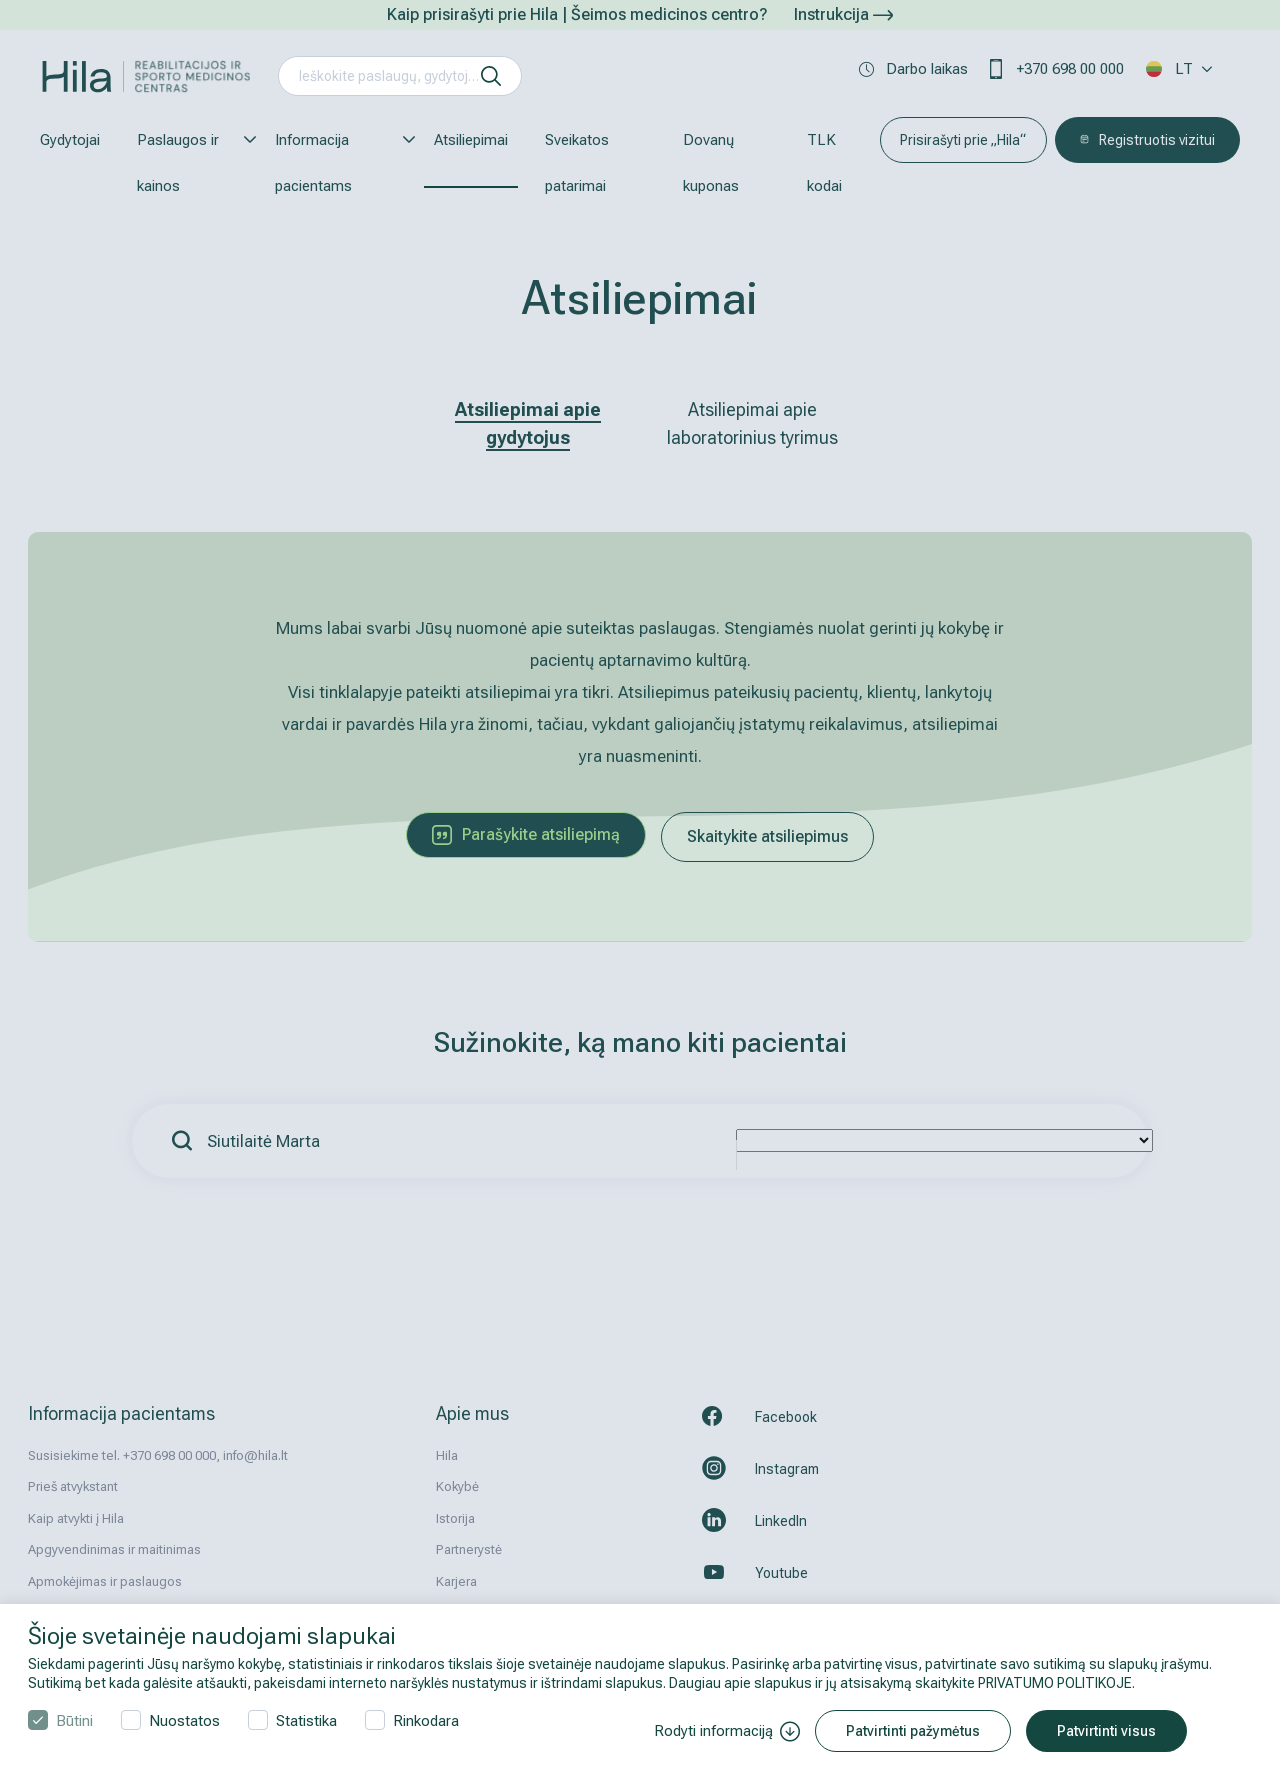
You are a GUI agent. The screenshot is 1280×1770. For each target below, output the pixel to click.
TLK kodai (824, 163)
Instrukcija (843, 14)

==============================

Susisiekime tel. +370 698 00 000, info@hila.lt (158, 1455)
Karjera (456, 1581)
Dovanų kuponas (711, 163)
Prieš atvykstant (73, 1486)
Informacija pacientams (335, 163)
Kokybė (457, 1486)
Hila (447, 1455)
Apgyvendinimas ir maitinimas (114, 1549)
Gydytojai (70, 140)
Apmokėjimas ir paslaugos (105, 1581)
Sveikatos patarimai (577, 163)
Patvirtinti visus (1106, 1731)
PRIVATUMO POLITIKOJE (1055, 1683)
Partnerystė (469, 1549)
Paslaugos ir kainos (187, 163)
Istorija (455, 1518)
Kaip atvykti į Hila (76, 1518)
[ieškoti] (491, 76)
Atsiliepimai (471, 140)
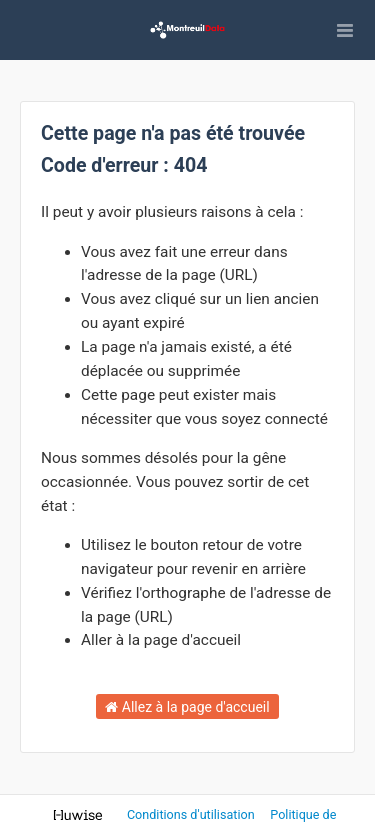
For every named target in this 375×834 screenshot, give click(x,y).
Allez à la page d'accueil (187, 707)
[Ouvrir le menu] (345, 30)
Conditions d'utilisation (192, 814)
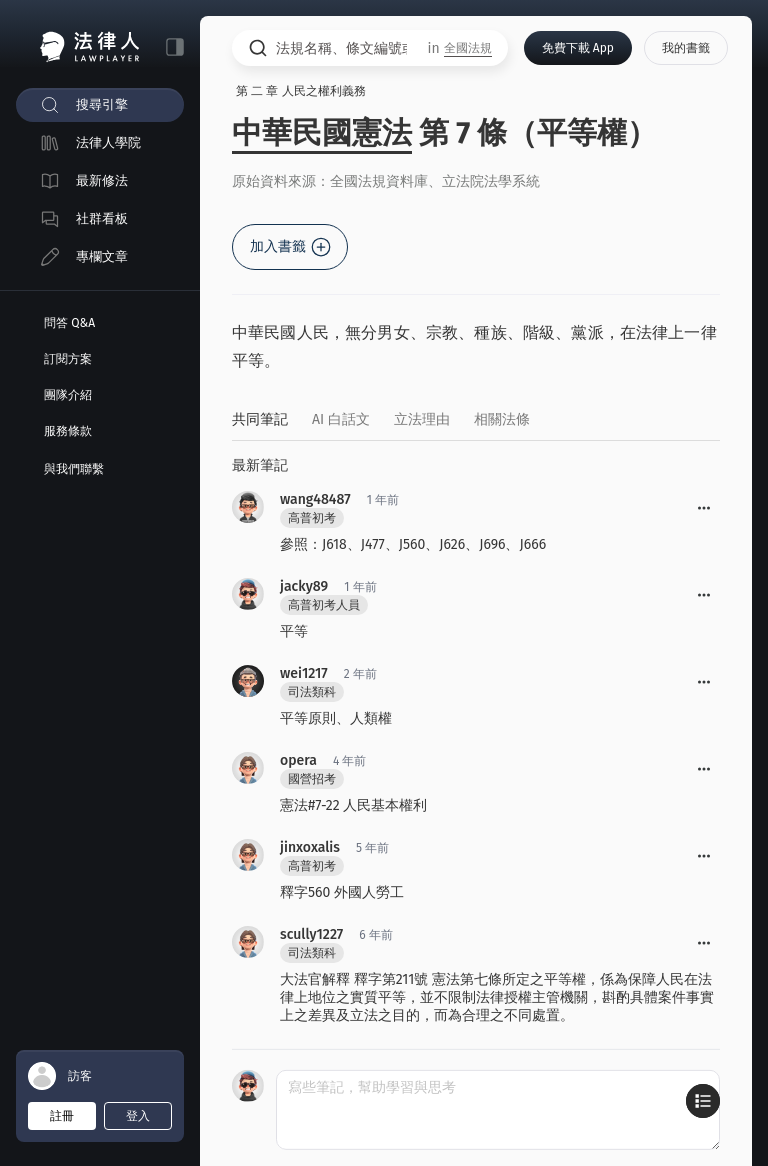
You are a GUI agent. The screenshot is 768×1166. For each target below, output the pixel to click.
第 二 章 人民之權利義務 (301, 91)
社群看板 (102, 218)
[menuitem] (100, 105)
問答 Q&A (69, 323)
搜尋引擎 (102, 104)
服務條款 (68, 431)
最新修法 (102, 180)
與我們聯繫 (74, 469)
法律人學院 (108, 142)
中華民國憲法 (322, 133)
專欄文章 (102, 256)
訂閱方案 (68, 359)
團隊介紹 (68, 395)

==============================

- [What is needed]: Give again the stretch of the entries above that begins at the line with "Partnerystė (469, 1549)" and ends at the line with "團隊介紹 (68, 395)", word for word, with no pictures.

- [Response area]:
Partnerystė (469, 1549)
Paslaugos ir kainos (187, 163)
Istorija (455, 1518)
Kaip atvykti į Hila (76, 1518)
[ieškoti] (491, 76)
Atsiliepimai (471, 140)
For every named target in this 375×834 screenshot, give click(x,y).
Allez à la page d'accueil (187, 707)
[Ouvrir le menu] (345, 30)
Conditions d'utilisation (192, 814)
You are a GUI agent. The screenshot is 768×1166. For each target below, output the pixel to click.
第 二 章 人民之權利義務 (301, 91)
社群看板 (102, 218)
[menuitem] (100, 105)
問答 Q&A (69, 323)
搜尋引擎 (102, 104)
服務條款 (68, 431)
最新修法 (102, 180)
與我們聯繫 (74, 469)
法律人學院 (108, 142)
中華民國憲法 (322, 133)
專欄文章 (102, 256)
訂閱方案 (68, 359)
團隊介紹 (68, 395)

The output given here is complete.